It is fixed in Cumulus Linux 3.3.0.


RN-585 (CM-15120)
switchd stops unexpectedly when VXLAN encapsulation is configured over a subinterface

switchd can stop unexpectedly in environments where VXLAN-encapsulated traffic is configured to egress a subinterface.

VXLAN encapsulation over a subinterface is not supported on both Broadcom and Mellanox switches.

This issue regarding switchd stopping unexpectedly has been fixed in Cumulus Linux 3.3.0.


RN-586 (CM-15201)
In NCLU, VLANs reported as disabled on interface

The output of net show interface INTERFACE shows VLANs in a disabled state. However, the STP state is correct and ping works.

This issue is fixed in Cumulus Linux 3.3.0.


RN-587 (CM-15906)
net show interface fails with certain MSTP treeprio values

Configuring any of the following MSTP treeprio values causes an error when running net show interface: 40960, 45056, 49152, 53248, 57344, 61440.

This issue is fixed in Cumulus Linux 3.3.0.


RN-588 (CM-15925)
Cannot configure interface cost under OSPF using NCLU

Users could not configure cost under an OSPF interface.

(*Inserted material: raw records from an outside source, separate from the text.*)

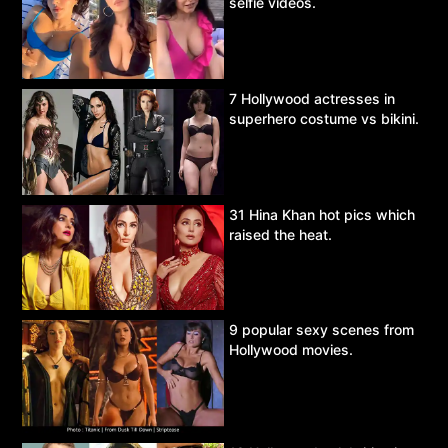
selfie videos.
7 Hollywood actresses in
superhero costume vs bikini.
31 Hina Khan hot pics which
raised the heat.
9 popular sexy scenes from
Hollywood movies.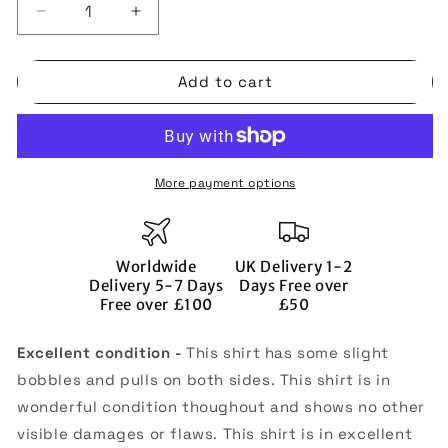
Decrease
Increase
quantity
quantity
for
for
Add to cart
England
England
2006-
2006-
08
08
Away
Away
Shirt
Shirt
More payment options
(XL)
(XL)
(Excellent)
(Excellent)
(FERDINAND
(FERDINAND
5)
5)
Worldwide
UK Delivery 1-2
Delivery 5-7 Days
Days Free over
Free over £100
£50
Excellent condition -
This shirt has some slight
bobbles and pulls on both sides. This shirt is in
wonderful condition thoughout and shows no other
visible damages or flaws. This shirt is in excellent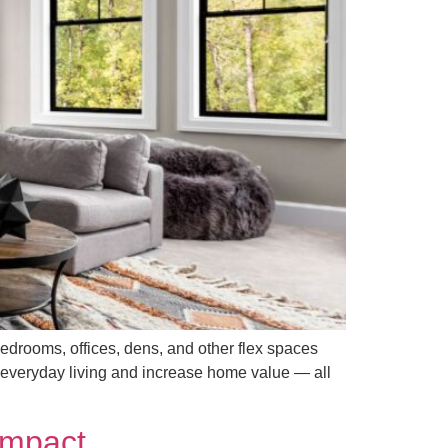
edrooms, offices, dens, and other flex spaces
e everyday living and increase home value — all
Impact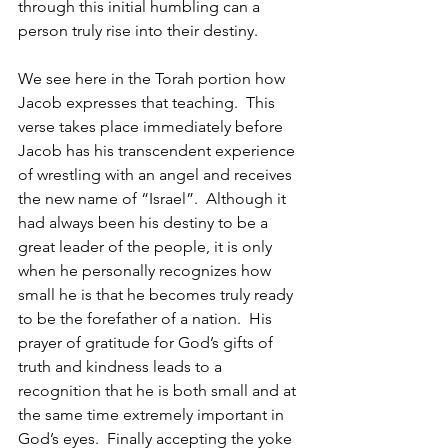
through this initial humbling can a 
person truly rise into their destiny.
We see here in the Torah portion how 
Jacob expresses that teaching.  This 
verse takes place immediately before 
Jacob has his transcendent experience 
of wrestling with an angel and receives 
the new name of “Israel”.  Although it 
had always been his destiny to be a 
great leader of the people, it is only 
when he personally recognizes how 
small he is that he becomes truly ready 
to be the forefather of a nation.  His 
prayer of gratitude for God’s gifts of 
truth and kindness leads to a 
recognition that he is both small and at 
the same time extremely important in 
God’s eyes.  Finally accepting the yoke 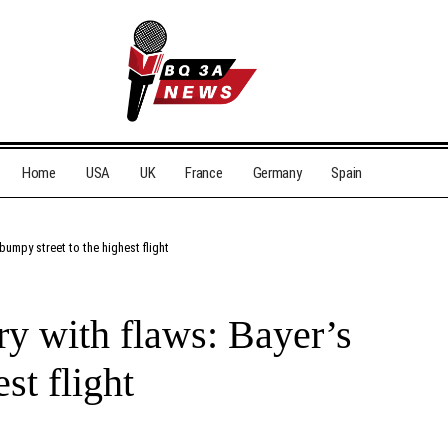
Home
USA
UK
France
Germany
Spain
bumpy street to the highest flight
ry with flaws: Bayer’s
st flight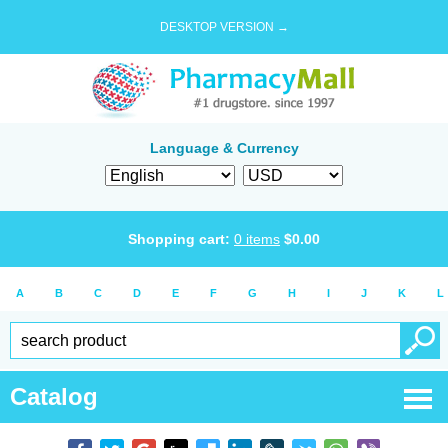
DESKTOP VERSION →
Language & Currency
Shopping cart:
0
items
$
0.00
A
B
C
D
E
F
G
H
I
J
K
L
Catalog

This issue is fixed in Cumulus Linux 3.3.0.


RN-589 (CM-15200)
On Mellanox switches, setting link-speed in interfaces file requires flapping link to bring link up

A customer reported that when link-speed was configured under an interface in /etc/network/interfaces, the link still didn't come up. After flapping the interface (by running ip link set down then ip link set up), the interface came up as expected.

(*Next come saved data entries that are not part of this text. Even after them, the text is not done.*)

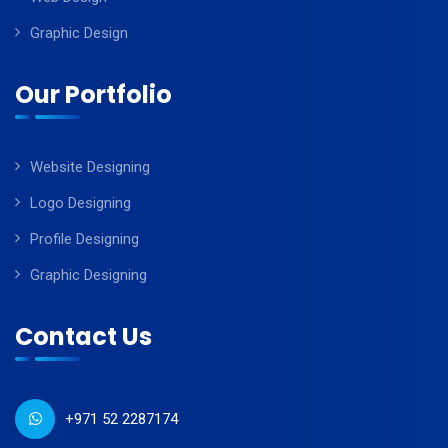
Graphic Design
Our Portfolio
Website Designing
Logo Designing
Profile Designing
Graphic Designing
Contact Us
+971 52 2287174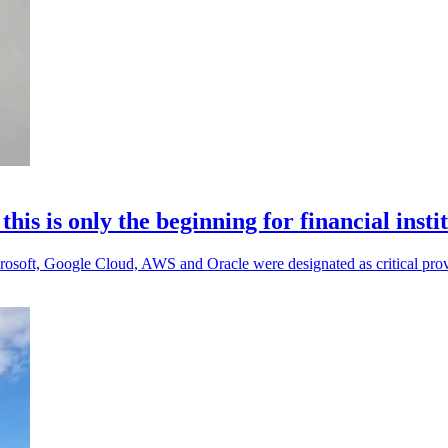
s is only the beginning for financial insti
 Microsoft, Google Cloud, AWS and Oracle were designated as critical prov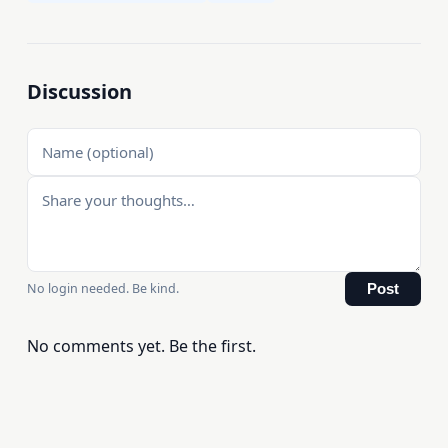
Discussion
No login needed. Be kind.
Post
No comments yet. Be the first.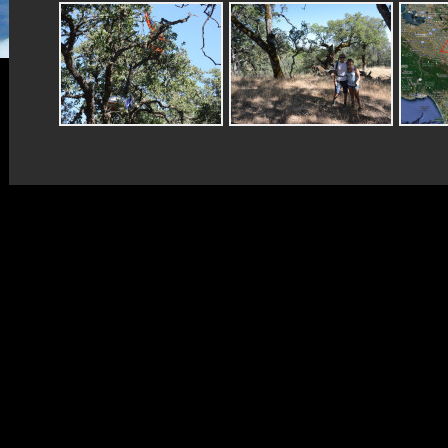
Copyright © CNSP 2022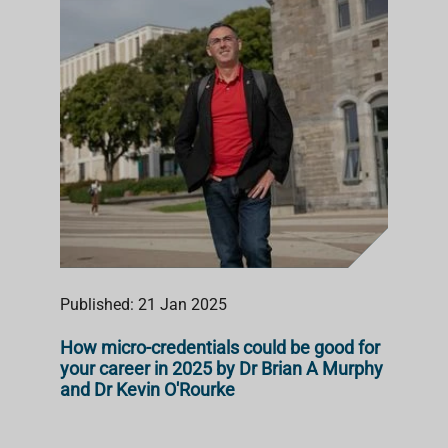
Published: 21 Jan 2025
How micro-credentials could be good for
your career in 2025 by Dr Brian A Murphy
and Dr Kevin O'Rourke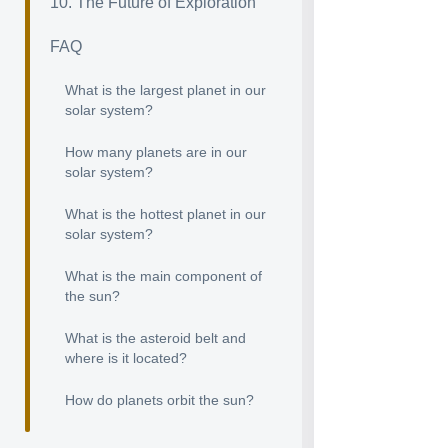
10. The Future of Exploration
FAQ
What is the largest planet in our
solar system?
How many planets are in our
solar system?
What is the hottest planet in our
solar system?
What is the main component of
the sun?
What is the asteroid belt and
where is it located?
How do planets orbit the sun?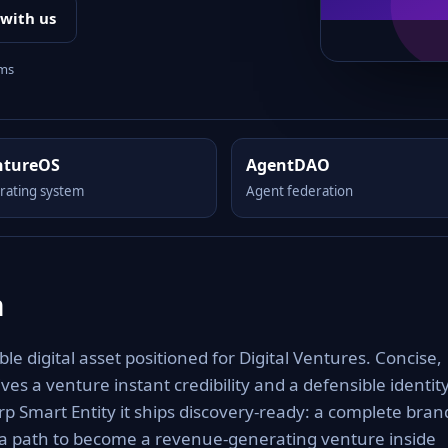
 with us
rms
ntureOS
AgentDAO
rating system
Agent federation
m
digital asset positioned for Digital Ventures. Concise,
es a venture instant credibility and a defensible identit
rp Smart Entity it ships discovery-ready: a complete bran
 a path to become a revenue-generating venture inside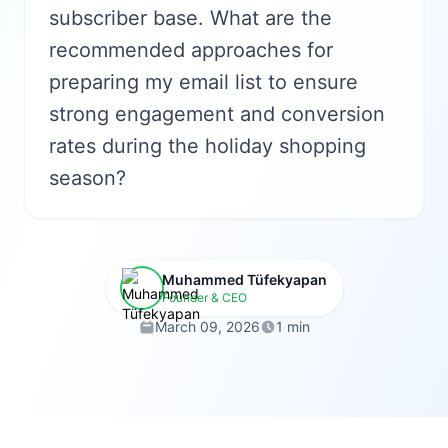
subscriber base. What are the
recommended approaches for
preparing my email list to ensure
strong engagement and conversion
rates during the holiday shopping
season?
Muhammed Tüfekyapan
Founder & CEO
March 09, 2026
1 min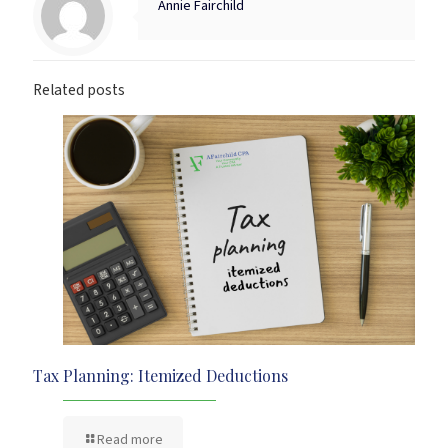
Annie Fairchild
Related posts
Tax Planning: Itemized Deductions
Read more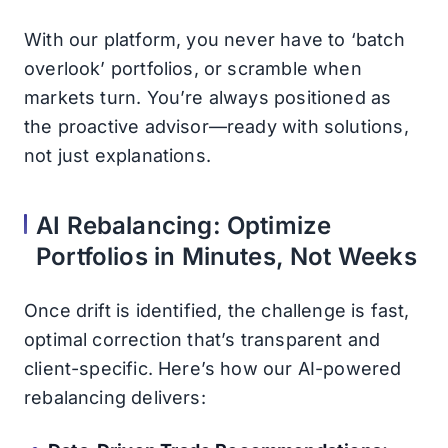
With our platform, you never have to ‘batch
overlook’ portfolios, or scramble when
markets turn. You’re always positioned as
the proactive advisor—ready with solutions,
not just explanations.
AI Rebalancing: Optimize
Portfolios in Minutes, Not Weeks
Once drift is identified, the challenge is fast,
optimal correction that’s transparent and
client-specific. Here’s how our AI-powered
rebalancing delivers: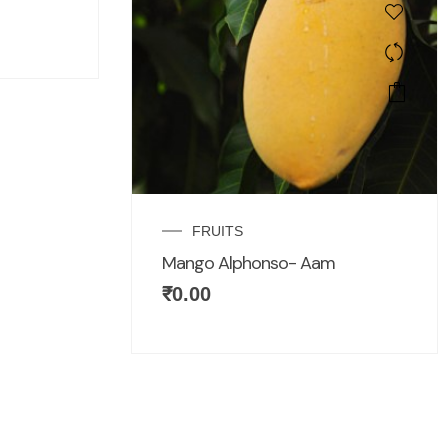
FRUITS
Mango Alphonso- Aam
₹
0.00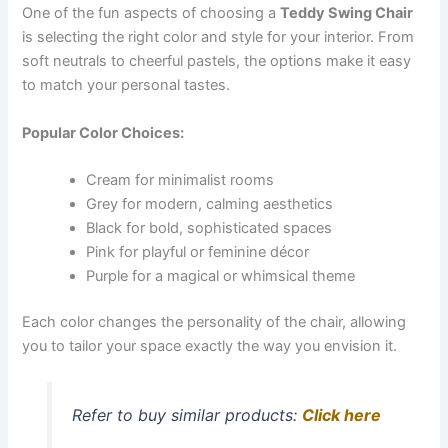
One of the fun aspects of choosing a
Teddy Swing Chair
is selecting the right color and style for your interior. From
soft neutrals to cheerful pastels, the options make it easy
to match your personal tastes.
Popular Color Choices:
Cream for minimalist rooms
Grey for modern, calming aesthetics
Black for bold, sophisticated spaces
Pink for playful or feminine décor
Purple for a magical or whimsical theme
Each color changes the personality of the chair, allowing
you to tailor your space exactly the way you envision it.
Refer to buy similar products:
Click here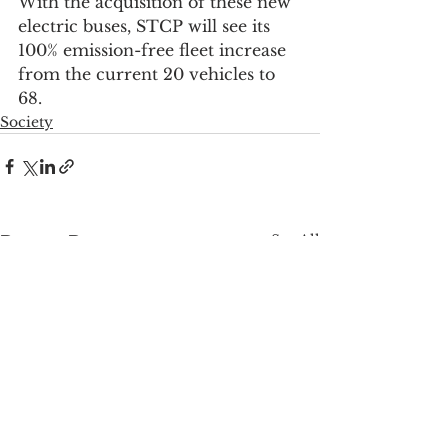
With the acquisition of these new 
electric buses, STCP will see its 
100% emission-free fleet increase 
from the current 20 vehicles to 
68.
Society
See All
Recent Posts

This issue is fixed in Cumulus Linux 3.3.0.


RN-590 (CM-15545)
Cannot install IPv6 ECMP routes from BGP learned over a BGP VRF instance

IPv6 prefixes learned over BGP VRF are not installed as expected, causing the nexthop count to be incorrectly calculated for any instance other than the default VRF.

This issue is fixed in Cumulus Linux 3.3.0.


RN-591 (CM-15942)
Configuring PFC and ECN on a Mellanox switch results in switchd failing to start

When configuring both priority flow control and explicity noise congestion on a Mellanox switch running Cumulus Linux, switchd failed to start.

This issue is fixed in Cumulus Linux 3.3.0.


RN-592 (CM-15908)
ACL fp_range table fills when enabling non-atomic mode

After enabled non-atomic mode for an ACL, the fp_range table fills up, causing an error to occur the next time a unique range is added to the rule:

error: hw sync failed (INGRESS filter V4MAC table: Entry match add failed: Out of L4 dest port range resource)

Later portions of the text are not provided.